== Records drawn from a dataset ==
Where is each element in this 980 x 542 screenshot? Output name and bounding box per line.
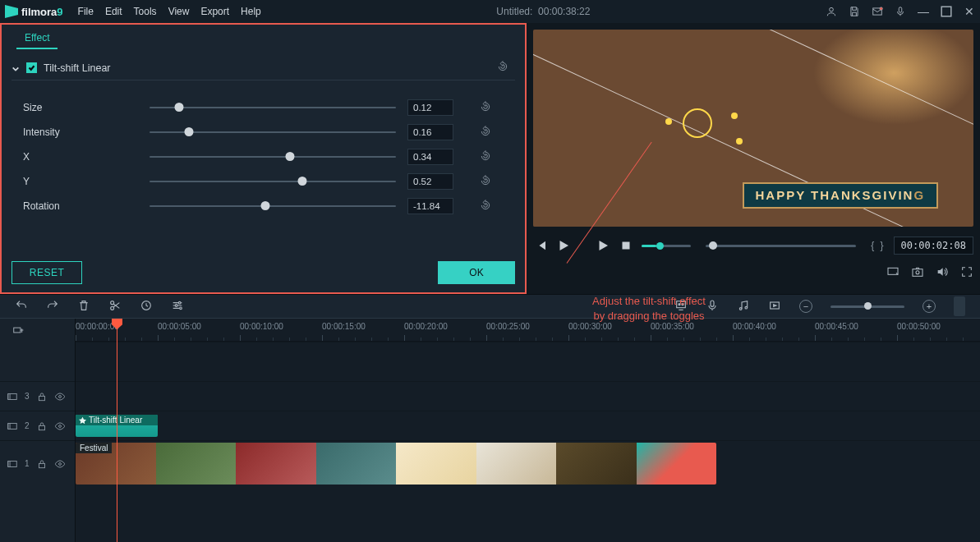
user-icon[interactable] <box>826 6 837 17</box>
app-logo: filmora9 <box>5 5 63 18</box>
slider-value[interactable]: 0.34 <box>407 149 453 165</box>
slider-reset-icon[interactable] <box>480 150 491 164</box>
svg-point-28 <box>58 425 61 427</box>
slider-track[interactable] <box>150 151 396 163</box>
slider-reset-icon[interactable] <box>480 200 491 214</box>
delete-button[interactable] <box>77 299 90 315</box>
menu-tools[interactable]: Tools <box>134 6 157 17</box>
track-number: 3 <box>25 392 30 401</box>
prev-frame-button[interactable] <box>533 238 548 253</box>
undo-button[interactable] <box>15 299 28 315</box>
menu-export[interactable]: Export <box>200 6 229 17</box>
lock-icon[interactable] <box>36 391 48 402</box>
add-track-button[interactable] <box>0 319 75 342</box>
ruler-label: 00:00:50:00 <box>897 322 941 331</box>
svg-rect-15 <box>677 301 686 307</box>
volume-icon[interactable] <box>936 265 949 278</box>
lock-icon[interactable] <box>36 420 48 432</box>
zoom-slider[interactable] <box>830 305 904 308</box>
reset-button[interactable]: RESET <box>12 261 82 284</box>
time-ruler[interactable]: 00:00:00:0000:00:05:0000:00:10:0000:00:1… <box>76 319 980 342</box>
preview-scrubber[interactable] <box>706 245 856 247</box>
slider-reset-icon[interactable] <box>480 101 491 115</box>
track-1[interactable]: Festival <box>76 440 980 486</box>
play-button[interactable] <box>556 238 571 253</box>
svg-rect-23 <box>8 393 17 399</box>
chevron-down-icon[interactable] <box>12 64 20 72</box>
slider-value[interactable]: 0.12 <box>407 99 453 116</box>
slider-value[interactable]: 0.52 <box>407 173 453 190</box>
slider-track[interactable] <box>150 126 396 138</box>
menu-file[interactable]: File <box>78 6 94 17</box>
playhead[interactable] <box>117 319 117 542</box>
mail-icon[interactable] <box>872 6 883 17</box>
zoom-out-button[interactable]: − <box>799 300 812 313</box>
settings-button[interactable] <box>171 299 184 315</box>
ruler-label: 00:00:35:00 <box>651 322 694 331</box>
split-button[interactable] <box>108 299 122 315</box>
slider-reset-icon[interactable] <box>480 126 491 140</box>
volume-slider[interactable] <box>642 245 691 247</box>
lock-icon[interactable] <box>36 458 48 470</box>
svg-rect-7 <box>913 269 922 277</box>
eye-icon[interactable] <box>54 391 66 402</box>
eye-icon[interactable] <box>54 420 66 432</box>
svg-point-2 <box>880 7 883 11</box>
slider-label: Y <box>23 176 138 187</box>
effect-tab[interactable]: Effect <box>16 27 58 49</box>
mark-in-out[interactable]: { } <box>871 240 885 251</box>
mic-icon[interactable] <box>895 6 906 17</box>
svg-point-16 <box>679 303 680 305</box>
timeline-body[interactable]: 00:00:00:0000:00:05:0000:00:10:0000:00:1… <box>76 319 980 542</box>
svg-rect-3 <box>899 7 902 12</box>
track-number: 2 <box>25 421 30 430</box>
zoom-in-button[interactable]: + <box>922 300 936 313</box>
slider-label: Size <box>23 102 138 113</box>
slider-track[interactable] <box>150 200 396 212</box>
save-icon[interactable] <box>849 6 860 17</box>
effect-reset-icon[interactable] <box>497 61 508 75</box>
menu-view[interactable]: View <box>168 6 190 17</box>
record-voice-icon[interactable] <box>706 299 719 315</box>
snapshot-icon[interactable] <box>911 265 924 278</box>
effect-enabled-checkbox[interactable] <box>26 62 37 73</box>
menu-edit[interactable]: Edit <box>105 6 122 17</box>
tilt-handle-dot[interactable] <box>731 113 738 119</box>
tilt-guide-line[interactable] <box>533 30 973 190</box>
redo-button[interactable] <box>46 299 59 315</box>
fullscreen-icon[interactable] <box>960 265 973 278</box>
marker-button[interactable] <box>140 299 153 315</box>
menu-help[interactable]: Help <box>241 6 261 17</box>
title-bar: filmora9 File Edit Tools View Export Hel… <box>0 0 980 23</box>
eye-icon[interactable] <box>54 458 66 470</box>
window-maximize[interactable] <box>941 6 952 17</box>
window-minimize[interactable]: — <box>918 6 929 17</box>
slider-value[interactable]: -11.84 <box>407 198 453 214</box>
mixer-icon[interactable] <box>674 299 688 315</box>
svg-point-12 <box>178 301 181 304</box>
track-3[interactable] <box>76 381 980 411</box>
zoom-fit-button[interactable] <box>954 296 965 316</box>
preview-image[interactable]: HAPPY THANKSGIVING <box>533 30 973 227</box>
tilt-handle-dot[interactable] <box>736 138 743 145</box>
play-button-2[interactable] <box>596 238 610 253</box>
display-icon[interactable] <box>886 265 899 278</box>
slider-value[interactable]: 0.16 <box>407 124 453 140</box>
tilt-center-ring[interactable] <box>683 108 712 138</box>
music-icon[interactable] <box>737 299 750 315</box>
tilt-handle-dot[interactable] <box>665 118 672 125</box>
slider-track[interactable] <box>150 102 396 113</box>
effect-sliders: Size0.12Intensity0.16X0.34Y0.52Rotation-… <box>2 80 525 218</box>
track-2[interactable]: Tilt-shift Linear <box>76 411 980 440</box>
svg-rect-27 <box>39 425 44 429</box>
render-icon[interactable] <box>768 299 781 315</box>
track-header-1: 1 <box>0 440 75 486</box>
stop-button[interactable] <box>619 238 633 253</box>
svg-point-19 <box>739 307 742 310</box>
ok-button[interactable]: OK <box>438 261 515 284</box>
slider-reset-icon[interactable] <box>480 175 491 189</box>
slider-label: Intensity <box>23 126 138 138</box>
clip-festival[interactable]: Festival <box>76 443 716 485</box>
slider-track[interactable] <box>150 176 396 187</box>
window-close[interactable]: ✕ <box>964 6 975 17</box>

== Exercise aim ==
Look over the entries for "File", then copy every line that includes that string.

== Solution to this problem ==
menu-file[interactable]: File <box>78 6 94 17</box>
title-bar: filmora9 File Edit Tools View Export Hel… <box>0 0 980 23</box>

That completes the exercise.